RAM noninvasively and continuously measures respiration rate using an innovative adhesive sensor with an integrated acoustic transducer, the RAS-45 and RAS-125c, applied to the patient’s neck area or, for infant and neonatal patients under 10 kg, the chest. Using acoustic signal processing that leverages Masimo Signal Extraction Technology (SET), the respiratory signal is separated and processed to display continuous respiration rate (RRa) and an acoustic respiration waveform, a visualization of the vibrations caused by the patient’s airflow. The acoustic sensor also allows clinicians to listen to the sound of a patient’s breathing, whether at the bedside, through a point-of-care device like the Radical-7 Pulse CO-Oximeter, or remotely, from a Patient SafetyNet view station.
The RAS-45 sensor for infant and neonatal patients offers multiple benefits of particular importance for successfully monitoring these youngest and most fragile patients. With the clearance for newborns and neonates, RRa’s accuracy range has been expanded up to 120 breaths per minute, while still providing accuracy of +/- 1 breath per minute, facilitating accurate measurement of the higher respiratory rates common in this population. The sensor itself is significantly smaller than the RAS-125c sensor, and in fact with a diameter of approximately 2.2 cm without adhesive is only slightly larger than a nickel. Similarly, it weighs so little, 13 grams, that its presence may be barely noticeable, and features an adhesive that is transparent, light, and flexible. The size, weight, and adhesive advantages make it particularly suitable for the smaller stature and delicate skin of infants and neonates.
RRa has been shown not only to be accurate1,2 and reliable1, but also easy-to-use1, easy-to-tolerate1,3, and to enhance patient compliance with respiration monitoring.

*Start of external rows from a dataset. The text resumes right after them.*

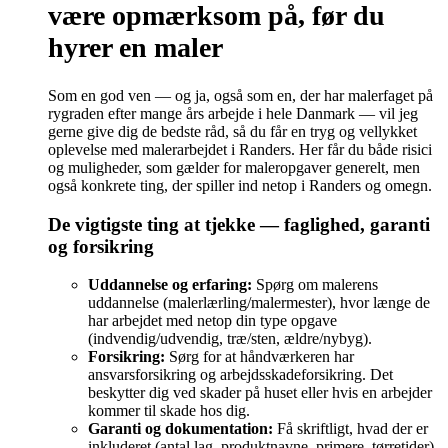
være opmærksom på, før du
hyrer en maler
Som en god ven — og ja, også som en, der har malerfaget på
rygraden efter mange års arbejde i hele Danmark — vil jeg
gerne give dig de bedste råd, så du får en tryg og vellykket
oplevelse med malerarbejdet i Randers. Her får du både risici
og muligheder, som gælder for maleropgaver generelt, men
også konkrete ting, der spiller ind netop i Randers og omegn.
De vigtigste ting at tjekke — faglighed, garanti
og forsikring
Uddannelse og erfaring:
Spørg om malerens
uddannelse (malerlærling/malermester), hvor længe de
har arbejdet med netop din type opgave
(indvendig/udvendig, træ/sten, ældre/nybyg).
Forsikring:
Sørg for at håndværkeren har
ansvarsforsikring og arbejdsskadeforsikring. Det
beskytter dig ved skader på huset eller hvis en arbejder
kommer til skade hos dig.
Garanti og dokumentation:
Få skriftligt, hvad der er
inkluderet (antal lag, produktnavne, primere, tørretider)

In a study comparing pediatric patient tolerance of sidestream capnography with a nasal cannula to respiration rate monitoring with an RAS-125c acoustic sensor, 15 out of 40 patients removed the capnography cannula, while only one removed the RAM acoustic sensor.3 In a study of 98 patients consciously sedated during upper gastrointestinal endoscopy, researchers found that RRa monitoring with the RAS-125c sensor more accurately assessed respiration rate than impedance pneumography.2
Joe Kiani, founder and CEO of Masimo, commented, “From the beginning, we have focused our R&D on neonates and children for many reasons, including our belief that helping clinicians care for children will provide more benefit to society. RAM harnesses the power of our breakthrough signal processing and sensor technology and applies it to a measurement that has either been unreliable or difficult to use, respiration measurement, the third vital sign.”
RAM is available on most rainbow SET-ready platforms. Continuous monitoring of respiration rate can be helpful in cases such as sedation-based procedures and post-surgical patients receiving patient-controlled analgesia for pain management.4,5
1 Macknet MR et al. Accuracy and Tolerance of a Novel Bioacoustic Respiratory Sensor in Pediatric Patients. Anesthesiology. 2007;107:A84 (abstract).
2 Goudra BG et al. Comparison of Acoustic Respiration Rate, Impedance Pneumography and Capnometry Monitors for Respiration Rate Accuracy and Apnea Detection during GI Endoscopy Anesthesia. Open J Anesthesiol. 2013;3:74-79.
3 Patino M et al. Accuracy of Acoustic Respiration Rate Monitoring in Pediatric Patients. Paediatr Anaesth. 2013 Sep 3.
4 Stoelting, RK et al. APSF newsletter. 2011. www.apsf.org.
5 The Joint Commission Sentinel Event Alert. Issue 49, August 8, 2012. www.jointcomission.org.